[I added the numbering.](https://old.reddit.com/r/explainlikeimfive/comments/2atafo/eli5_what_is_a_vm_and_whats_the_point_of_running/ciyk19i/)
>It's a virtual machine. Basically, it's one or more computers pretending to be one or more computers. Believe it or not, this is incredibly useful.
>1. Say you have some services that are busy during the day and others that are busy at night. You need 50 computers to do each of those things. You can now do both with 50 computers by giving priority to VMs based on time of day.
1.1. If you're running some services during the day and other services during the night, then these services won't happen at different times and won't interfere with each other! Why do you need VMs to distinguish these services?

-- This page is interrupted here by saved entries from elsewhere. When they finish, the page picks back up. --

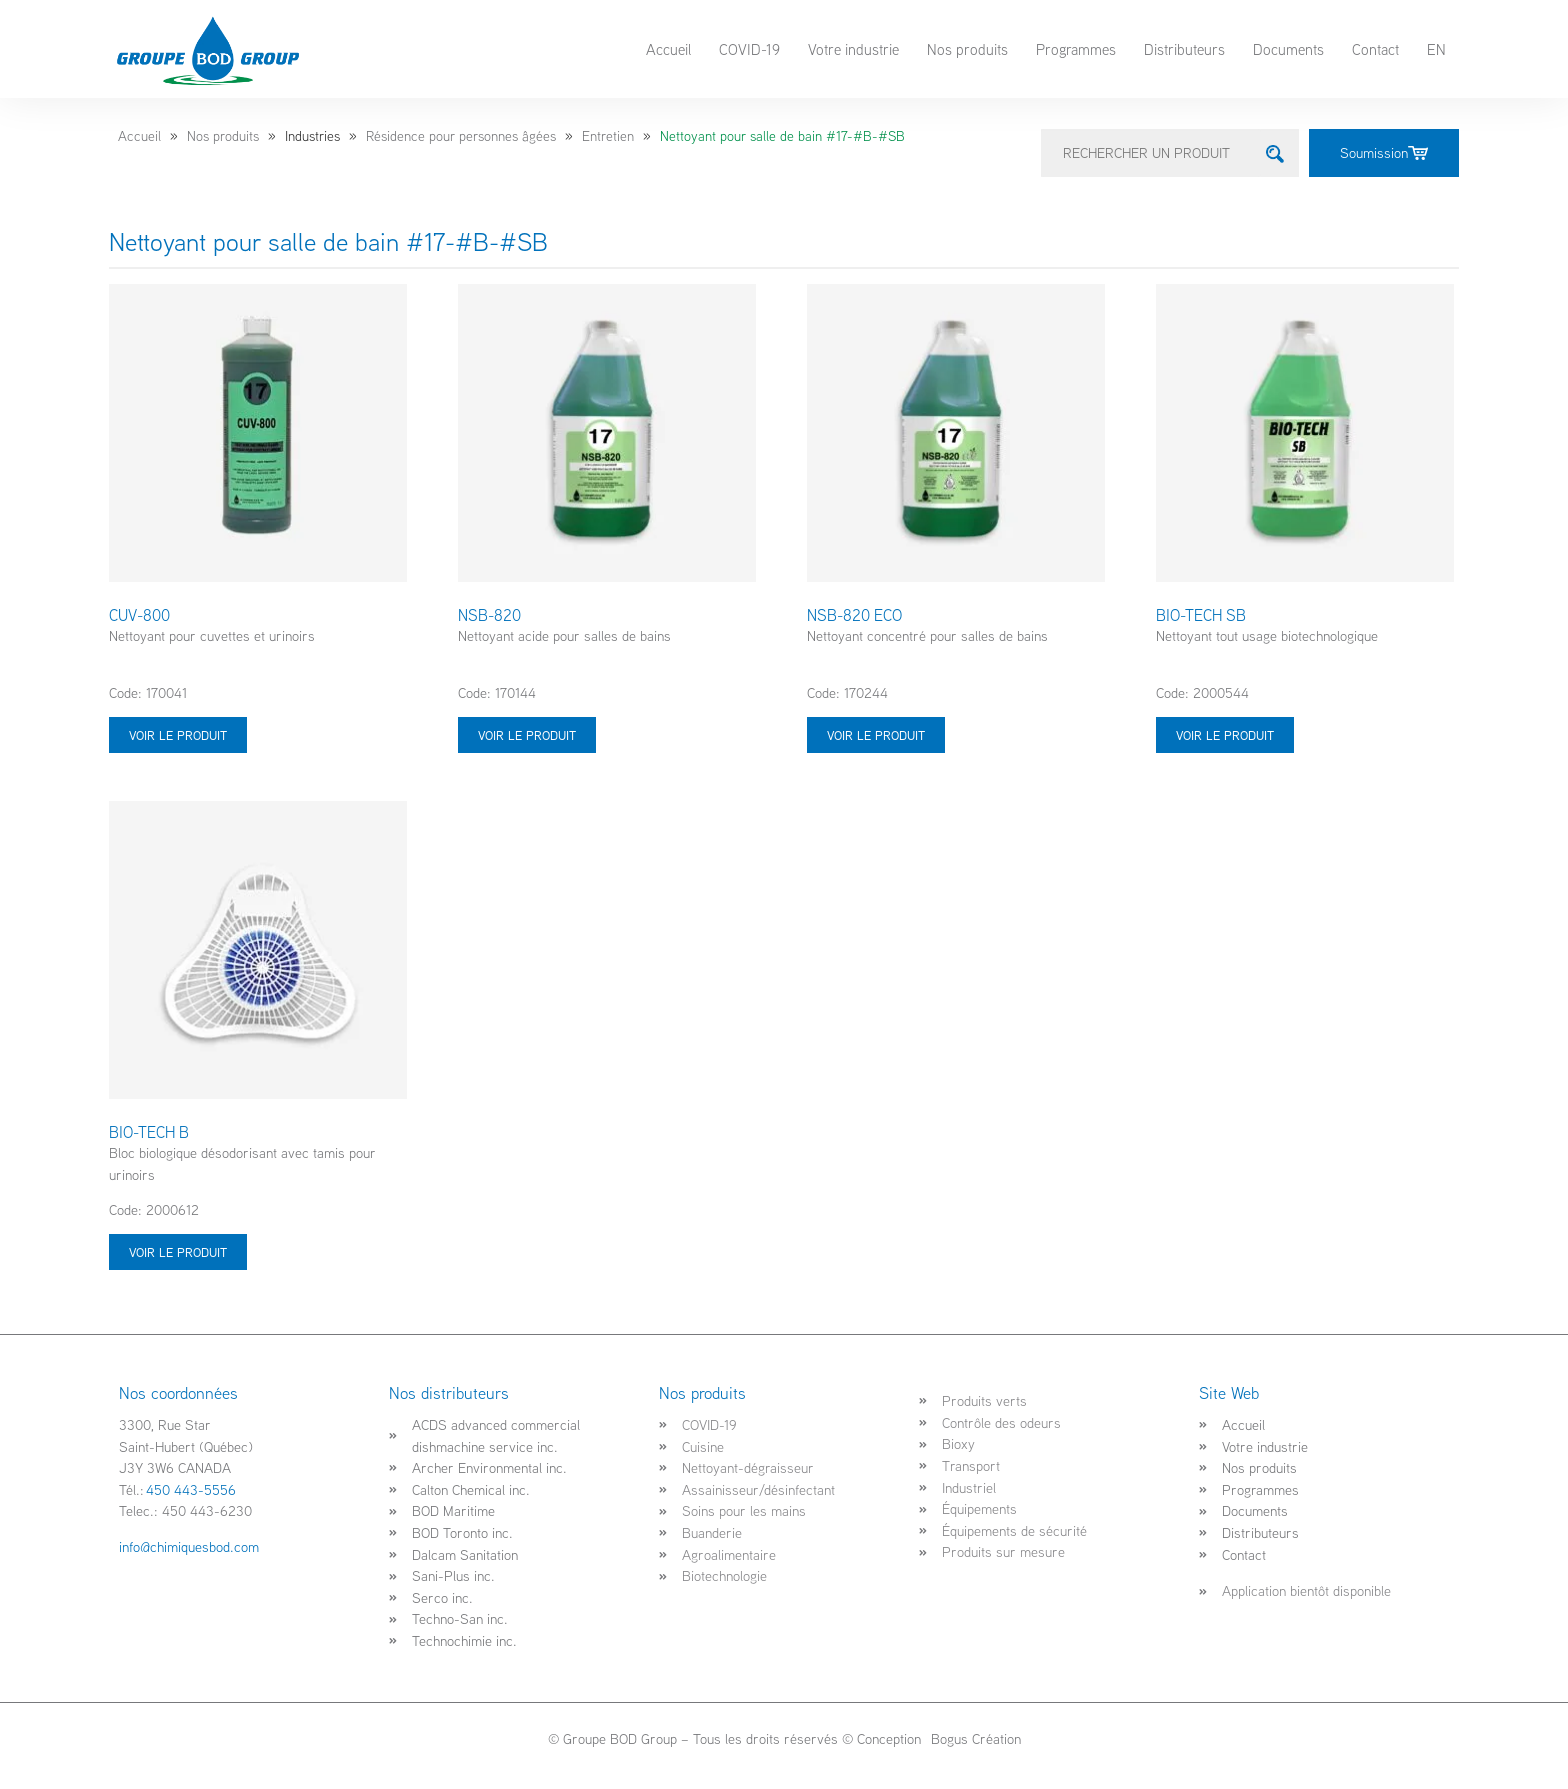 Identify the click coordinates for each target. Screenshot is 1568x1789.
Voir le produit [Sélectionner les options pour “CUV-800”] (178, 735)
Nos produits (967, 49)
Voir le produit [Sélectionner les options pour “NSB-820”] (527, 735)
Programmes (1076, 49)
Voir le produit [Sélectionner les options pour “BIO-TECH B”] (178, 1252)
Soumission (1384, 152)
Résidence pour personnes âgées (461, 136)
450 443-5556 (191, 1489)
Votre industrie (853, 49)
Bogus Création (974, 1738)
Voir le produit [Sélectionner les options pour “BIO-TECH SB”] (1225, 735)
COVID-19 (749, 49)
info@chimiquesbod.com (189, 1546)
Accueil (668, 49)
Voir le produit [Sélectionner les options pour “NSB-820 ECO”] (876, 735)
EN (1436, 49)
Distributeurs (1184, 49)
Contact (1375, 49)
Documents (1288, 49)
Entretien (608, 136)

>2. Say you have mission-critical services. You put them on some VMs hosted on a farm of computers. One of the computers has a hardware failure. Without affecting the uptime of the service, you can take the physical machine out of the farm and repair or replace it.
2.1. This sounds like uploading the mission-critical services to a cloud server? Then why do you need VMs? What if the VMs are on the computer that had crashed?
>3. Say you have a lot of little tiny apps that don't really need much power at all. You can put them each on independent VMs, all running on one or two physical computers, saving a boatload of money on hardware.
3.1. If your "tiny apps" "don't really need much power at all", then how can you save money on hardware? Why do you need "independent VMs"?